5836690 · September 26, 2025
AI-Generated Content: All content on this page was generated by AI to highlight key points from the meeting. For complete details and context, we recommend watching the full video. so we can fix them.

Summary

Chair Linda Lee, chair of the New York City Council Committee on Mental Health, Disabilities and Addiction, opened a hearing on the city’s 988 suicide and crisis lifeline and three proposed bills, saying the session would examine whether the lifeline “meets the needs of all who turn to it.”

Chair Linda Lee, chair of the New York City Council Committee on Mental Health, Disabilities and Addiction, opened a hearing on the city’s 988 suicide and crisis lifeline and three proposed bills, telling the panel that the session would examine whether the lifeline “meets the needs of all who turn to it.”

The hearing brought city health officials, advocates, service providers, union representatives and dozens of public witnesses to the Committee on Mental Health, Disabilities and Addiction to review how New York City’s 988 operation works, how it is funded, and how 988 connects callers to mobile crisis teams and other services. Lawmakers and witnesses pressed the Department of Health and Mental Hygiene (DOHMH) and the 988 vendor on staffing, data collection, language access, and whether emergency 911 calls can be routed to nonpolice responses such as BeHeard.

"The 988 works as a coordinated network of regional crisis centers," Chair Linda Lee said, noting that New York State operates 15 988 lifeline centers, three of them in New York City, and that the city and state both provide funding. Lee told the committee that in recent fiscal years the city “has reduced the funding of the helpline by $10,900,000” and that in the most recent budget the city added $5,000,000 for 988-related services in response to federal cuts affecting LGBTQ+ youth services.

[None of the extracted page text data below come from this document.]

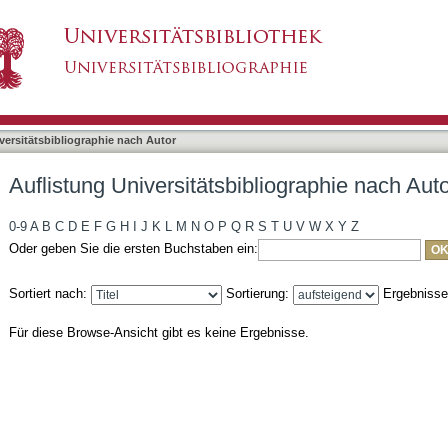
liographie nach Autor "Thoenes, Friederike"
asiert)
versitätsbibliographie nach Autor
Auflistung Universitätsbibliographie nach Aut
0-9
A
B
C
D
E
F
G
H
I
J
K
L
M
N
O
P
Q
R
S
T
U
V
W
X
Y
Z
Oder geben Sie die ersten Buchstaben ein:
Sortiert nach:
Sortierung:
Ergebniss
Für diese Browse-Ansicht gibt es keine Ergebnisse.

DOHMH officials described the city’s role overseeing the 988 contract and the broader crisis-response system. "The health department is a key pillar of New York City's mental health system," said Dr. Gene Wright, executive deputy commissioner for the Division of Mental Hygiene, explaining that DOHMH procures and manages the 988 call-center contract and requires the vendor to provide crisis counseling, peer support, information and referral, single-point access to urgent behavioral health services, a website and follow-up services.

Jamie Neckels, assistant commissioner for the Bureau of Mental Health, provided detailed operational figures and contract-level performance data…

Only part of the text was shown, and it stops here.